Certaines ont trait aux moeurs et à la vie en société. D’autres croisent la grande Histoire. La plupart entremêlent ces deux registres. Ainsi apprendra-t-on quelles sont, au Moyen-Orient d’autrefois, les façons les plus subtiles de séduire sa future femme, et d’abord la famille de celle-ci sans l’approbation de laquelle rien n’est possible, quand l’entreprise paraît vouée à l’échec. Mais aussi, par quel cheminement bizarre un militant politique nationaliste libanais peut devenir un catholique intégriste retiré avec sa famille dans une communauté religieuse austère de l’est des États-Unis alors même qu’il avait professé dès son jeune âge la libre-pensée. Ou par quels moyens un citoyen de l’Empire ottoman récemment descendu du bateau réussit en quelques années à devenir une figure de proue de la grande bourgeoisie cubaine du début du XIXe siècle. Ou encore comment un étonnant directeur d’école qui s’est donné pour mission de répandre les Lumières au Levant – il s’agit en fait de Botros – peut décider, contre l’avis de tous ses proches effarés, de donner à son dernier enfant – malencontreusement une fille – un prénom masculin pour honorer à sa manière l’ardeur réformiste laïque et moderniste d’un Mustapha Kemal alias Atatürk.
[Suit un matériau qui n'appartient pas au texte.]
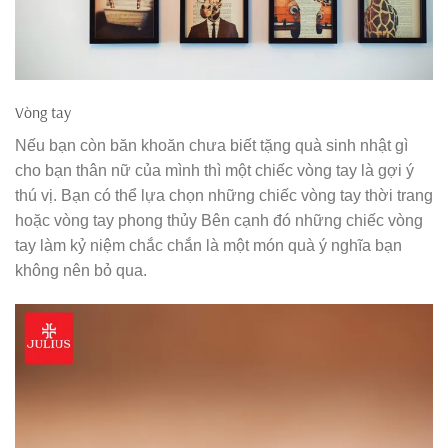
Vòng tay
Nếu bạn còn băn khoăn chưa biết tặng quà sinh nhật gì
cho bạn thân nữ của mình thì một chiếc vòng tay là gợi ý
thú vị. Bạn có thể lựa chọn những chiếc vòng tay thời trang
hoặc
vòng tay phong thủy
Bên cạnh đó những chiếc vòng
tay làm kỷ niệm chắc chắn là một món quà ý nghĩa bạn
không nên bỏ qua.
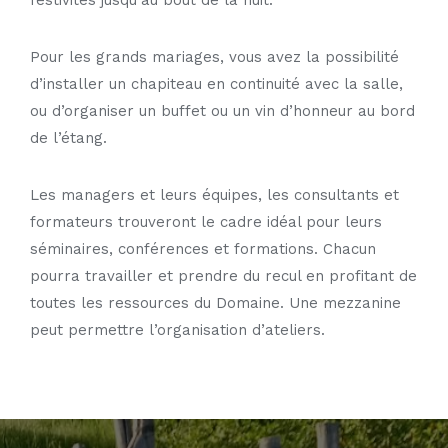
Pour les grands mariages, vous avez la possibilité
d’installer un chapiteau en continuité avec la salle,
ou d’organiser un buffet ou un vin d’honneur au bord
de l’étang.
Les managers et leurs équipes, les consultants et
formateurs trouveront le cadre idéal pour leurs
séminaires, conférences et formations. Chacun
pourra travailler et prendre du recul en profitant de
toutes les ressources du Domaine. Une mezzanine
peut permettre l’organisation d’ateliers.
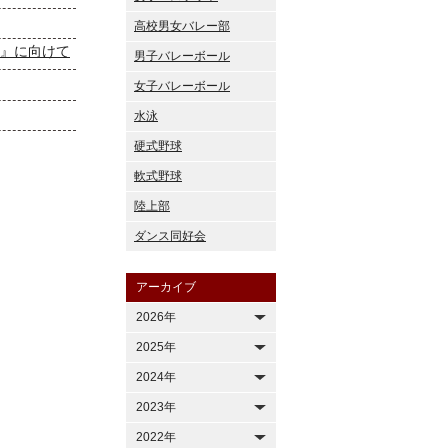
高校男女バレー部
ト』に向けて
男子バレーボール
女子バレーボール
水泳
硬式野球
軟式野球
陸上部
ダンス同好会
アーカイブ
2026年
2025年
2024年
2023年
2022年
Bien entendu, l’auteur en est persuadé, pour vivre de telles aventures, pour assumer de tels destins, pour exister ainsi aux confluents de toutes les croyances et de toutes les trajectoires culturelles ou politiques qui ont marqué les temps modernes, il suffit… de s’appeler Maalouf. Non pas qu’il fasse preuve de la moindre suffisance. Mais parce qu’il cherche en fait, à travers ce travail de limier sur « une tribu qui nomadise depuis toujours dans un désert aux dimensions du monde », dont les pays sont « des oasis que nous quittons quand la source s’assèche », les maisons « des tentes en costume de pierre », les nationalités « affaire de dates ou de bateaux », à repérer, découverte après découverte sur les secrets des uns et des autres, ce qui fait le génie particulier de sa famille. Et donc, sans trop l’avouer ouvertement bien sûr, ce qui a constitué sa propre personnalité, celle d’un homme qui, à cheval sur l’Orient et l’Occident, s’est notamment fait à travers son oeuvre le chantre de la vertu des identités multiples.
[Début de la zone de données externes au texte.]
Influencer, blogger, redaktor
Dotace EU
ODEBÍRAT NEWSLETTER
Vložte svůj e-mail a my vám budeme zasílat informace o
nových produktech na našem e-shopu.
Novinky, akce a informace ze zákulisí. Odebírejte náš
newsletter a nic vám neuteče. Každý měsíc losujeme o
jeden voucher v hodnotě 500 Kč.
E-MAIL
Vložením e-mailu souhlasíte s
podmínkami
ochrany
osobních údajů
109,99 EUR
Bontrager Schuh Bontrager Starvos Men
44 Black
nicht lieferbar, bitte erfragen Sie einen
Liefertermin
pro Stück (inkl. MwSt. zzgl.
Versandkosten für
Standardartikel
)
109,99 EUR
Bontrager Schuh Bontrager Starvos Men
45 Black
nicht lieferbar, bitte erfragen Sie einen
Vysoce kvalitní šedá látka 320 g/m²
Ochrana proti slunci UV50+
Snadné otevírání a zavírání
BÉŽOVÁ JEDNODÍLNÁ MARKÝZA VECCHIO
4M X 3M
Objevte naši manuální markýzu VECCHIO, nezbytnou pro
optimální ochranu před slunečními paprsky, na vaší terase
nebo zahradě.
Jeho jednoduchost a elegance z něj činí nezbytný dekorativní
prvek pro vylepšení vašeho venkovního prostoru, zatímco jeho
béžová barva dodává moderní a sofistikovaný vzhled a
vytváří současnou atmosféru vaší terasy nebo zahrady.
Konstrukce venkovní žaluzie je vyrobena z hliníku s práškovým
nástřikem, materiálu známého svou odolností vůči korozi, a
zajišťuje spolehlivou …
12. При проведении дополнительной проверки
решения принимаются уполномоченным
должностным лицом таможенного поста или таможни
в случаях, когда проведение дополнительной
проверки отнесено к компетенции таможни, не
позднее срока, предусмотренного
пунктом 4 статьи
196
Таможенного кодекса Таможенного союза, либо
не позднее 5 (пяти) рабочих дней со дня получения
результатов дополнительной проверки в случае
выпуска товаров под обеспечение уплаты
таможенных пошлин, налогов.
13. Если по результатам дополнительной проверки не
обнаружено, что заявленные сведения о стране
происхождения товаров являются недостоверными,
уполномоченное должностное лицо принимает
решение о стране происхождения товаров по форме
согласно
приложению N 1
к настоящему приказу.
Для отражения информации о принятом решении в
Une sorte de quête psychanalytique, version autoanalyse. Mais une autoanalyse très originale puisqu’elle consiste, pour réexaminer les péripéties de sa vie, non pas à se poser soi-même, fût-ce symboliquement, sur le divan, mais à y allonger ses ancêtres les plus représentatifs. Pour le plus grand plaisir du lecteur assis à la place du psychanalyste sans jamais avoir l’impression d’être indiscret.

Origines, d’Amin Maalouf, Grasset, 488 pp., 21,5 euros.